Personal Financial Planning for Small Business Owners
One of the most important things for small business owners to remember is that personal financial planning is just as important as business planning. Your personal finances can have a big impact on your business, so it's crucial to make sure that you're taking care of your own finances first and foremost. By taking the time to review your financial situation and plan for the future, you can ensure that your business will be in good hands no matter what happens. You may also want to consult with a financial planner to get some advice on how to best manage your money. No matter what route you choose, taking the time to plan for your financial future is one of the best things you can do for your business.
FAQs
What are the unique opportunities available to the business owner to reduce taxes and maximize savings?
Small business owners have a few unique opportunities available to them when it comes to reducing taxes and maximizing savings. The strategies that may work best for you will depend upon how your business is structured (e.g. sole proprietorship, S Corporation, C Corporation), how many employees you have, and other factors.
One way to reduce taxes is to take advantage of tax deductions for your business expenses. Another is to ensure you’re taking advantage of opportunities to set aside funds for retirement in a tax advantaged fashion.
If you’re a solo practitioner or have a limited number of employees, a SEP IRA or Solo 401k are popular options for tax-deferred savings. For employers with larger businesses and more employees, a 401k may be a better option.
Here’s a helpful guide to the different types of retirement savings plans available to business owners.
If your business is particularly profitable and you’re looking for options to save beyond the contribution limits of an IRA or 401k, there are a number of strategies to employee profit sharing plans or pension plans.

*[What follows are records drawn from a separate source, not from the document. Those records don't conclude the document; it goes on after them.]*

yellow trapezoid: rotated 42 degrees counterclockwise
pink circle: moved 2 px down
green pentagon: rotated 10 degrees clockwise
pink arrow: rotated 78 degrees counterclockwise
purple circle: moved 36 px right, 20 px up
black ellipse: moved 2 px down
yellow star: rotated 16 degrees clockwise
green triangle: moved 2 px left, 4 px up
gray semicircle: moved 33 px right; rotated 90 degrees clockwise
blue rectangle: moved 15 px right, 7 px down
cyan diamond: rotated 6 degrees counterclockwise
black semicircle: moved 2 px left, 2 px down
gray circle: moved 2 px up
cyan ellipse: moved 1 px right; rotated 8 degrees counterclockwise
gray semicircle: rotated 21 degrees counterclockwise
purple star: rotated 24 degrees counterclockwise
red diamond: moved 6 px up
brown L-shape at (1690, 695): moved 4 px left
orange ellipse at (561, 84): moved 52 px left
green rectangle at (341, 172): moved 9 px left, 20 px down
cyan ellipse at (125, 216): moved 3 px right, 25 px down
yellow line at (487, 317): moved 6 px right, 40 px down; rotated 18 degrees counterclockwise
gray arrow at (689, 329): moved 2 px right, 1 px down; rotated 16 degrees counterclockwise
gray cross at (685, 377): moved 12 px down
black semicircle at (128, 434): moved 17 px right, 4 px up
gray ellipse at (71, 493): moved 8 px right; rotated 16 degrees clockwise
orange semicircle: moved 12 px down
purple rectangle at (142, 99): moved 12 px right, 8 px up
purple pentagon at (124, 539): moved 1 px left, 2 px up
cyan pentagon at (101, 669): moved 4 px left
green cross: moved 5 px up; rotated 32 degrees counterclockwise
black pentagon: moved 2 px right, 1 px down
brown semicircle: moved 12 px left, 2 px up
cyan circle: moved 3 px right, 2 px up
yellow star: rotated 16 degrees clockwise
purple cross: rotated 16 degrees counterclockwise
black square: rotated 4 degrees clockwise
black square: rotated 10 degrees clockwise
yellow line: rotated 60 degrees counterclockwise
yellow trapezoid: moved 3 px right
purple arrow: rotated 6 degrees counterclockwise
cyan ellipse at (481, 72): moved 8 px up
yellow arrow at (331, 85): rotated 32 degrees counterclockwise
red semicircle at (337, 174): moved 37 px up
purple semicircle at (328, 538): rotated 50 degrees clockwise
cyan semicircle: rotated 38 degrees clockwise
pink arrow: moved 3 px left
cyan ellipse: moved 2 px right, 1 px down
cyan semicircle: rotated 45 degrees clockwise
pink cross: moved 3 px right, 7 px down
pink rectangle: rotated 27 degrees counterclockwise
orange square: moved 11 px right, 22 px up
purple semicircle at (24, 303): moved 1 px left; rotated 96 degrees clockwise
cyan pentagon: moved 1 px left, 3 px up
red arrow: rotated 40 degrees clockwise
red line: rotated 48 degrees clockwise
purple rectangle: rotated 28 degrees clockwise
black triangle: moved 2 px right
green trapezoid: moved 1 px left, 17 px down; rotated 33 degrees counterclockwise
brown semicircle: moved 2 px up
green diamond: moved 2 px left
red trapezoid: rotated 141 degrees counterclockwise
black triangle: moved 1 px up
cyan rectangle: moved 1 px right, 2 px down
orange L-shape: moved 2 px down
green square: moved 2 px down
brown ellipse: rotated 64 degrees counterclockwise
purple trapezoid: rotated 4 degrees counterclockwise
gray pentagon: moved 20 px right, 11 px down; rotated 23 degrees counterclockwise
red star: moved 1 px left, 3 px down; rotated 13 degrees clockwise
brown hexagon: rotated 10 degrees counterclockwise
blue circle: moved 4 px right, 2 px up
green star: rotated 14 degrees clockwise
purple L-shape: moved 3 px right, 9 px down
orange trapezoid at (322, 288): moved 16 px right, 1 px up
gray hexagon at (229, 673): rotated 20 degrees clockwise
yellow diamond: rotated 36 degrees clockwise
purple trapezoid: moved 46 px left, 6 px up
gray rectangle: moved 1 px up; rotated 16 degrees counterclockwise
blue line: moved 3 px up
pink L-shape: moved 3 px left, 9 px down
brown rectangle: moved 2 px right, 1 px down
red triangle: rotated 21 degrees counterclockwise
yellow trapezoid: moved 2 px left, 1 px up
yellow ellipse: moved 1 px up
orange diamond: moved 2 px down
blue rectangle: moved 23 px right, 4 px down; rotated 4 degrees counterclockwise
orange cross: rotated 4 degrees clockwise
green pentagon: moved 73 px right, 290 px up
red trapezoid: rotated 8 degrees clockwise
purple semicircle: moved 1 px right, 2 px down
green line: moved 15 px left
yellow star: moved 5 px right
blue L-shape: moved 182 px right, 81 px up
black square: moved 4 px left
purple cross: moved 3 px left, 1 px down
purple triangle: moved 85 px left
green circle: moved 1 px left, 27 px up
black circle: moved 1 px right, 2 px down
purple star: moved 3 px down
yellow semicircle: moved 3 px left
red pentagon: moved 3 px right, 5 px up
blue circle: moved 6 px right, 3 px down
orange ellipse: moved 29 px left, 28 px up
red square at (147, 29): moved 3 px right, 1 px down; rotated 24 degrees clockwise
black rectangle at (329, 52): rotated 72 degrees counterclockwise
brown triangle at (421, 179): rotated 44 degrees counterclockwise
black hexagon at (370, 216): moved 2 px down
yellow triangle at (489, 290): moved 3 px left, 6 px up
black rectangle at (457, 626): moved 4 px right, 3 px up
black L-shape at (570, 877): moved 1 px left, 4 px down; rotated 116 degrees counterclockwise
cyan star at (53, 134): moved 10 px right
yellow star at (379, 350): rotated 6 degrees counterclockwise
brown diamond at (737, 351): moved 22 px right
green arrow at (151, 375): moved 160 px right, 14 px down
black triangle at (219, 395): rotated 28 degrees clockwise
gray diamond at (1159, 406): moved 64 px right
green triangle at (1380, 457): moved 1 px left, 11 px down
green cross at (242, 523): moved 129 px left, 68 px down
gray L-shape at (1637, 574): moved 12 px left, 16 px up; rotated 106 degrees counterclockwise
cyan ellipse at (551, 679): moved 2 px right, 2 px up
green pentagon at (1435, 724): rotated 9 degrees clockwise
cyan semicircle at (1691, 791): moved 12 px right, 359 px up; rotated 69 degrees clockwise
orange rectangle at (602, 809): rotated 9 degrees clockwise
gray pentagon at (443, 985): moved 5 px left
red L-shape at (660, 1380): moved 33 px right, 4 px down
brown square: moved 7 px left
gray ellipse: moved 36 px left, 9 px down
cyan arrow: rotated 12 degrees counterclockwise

If your business is particularly profitable and you’re looking for options to save beyond the contribution limits of an IRA or 401k, there are a number of strategies to employee profit sharing plans or pension plans.
The universe of options available to small business owners can be overwhelming, so it’s best to work with a financial advisor that can help you evaluate the options and select the right strategy for you.
What are the unique financial planning considerations that I should consider as a small business owner?
As a small business owner, you have unique financial planning considerations that you should take into account. For example, you may need to save more money in case of a downturn in business, or you may want to invest in assets that can help grow your company.
When it comes to saving money, there are a few things you can do to make sure you're prepared for a rainy day. First, you should have an emergency fund that you can tap into if business declines. This fund should cover at least six months of living expenses.
While it’s easy to pour every spare dollar back into the business, you should save for retirement. Even if you're not yet ready to retire, it's important to start putting money away now. The sooner you start, the more time your money will have to grow.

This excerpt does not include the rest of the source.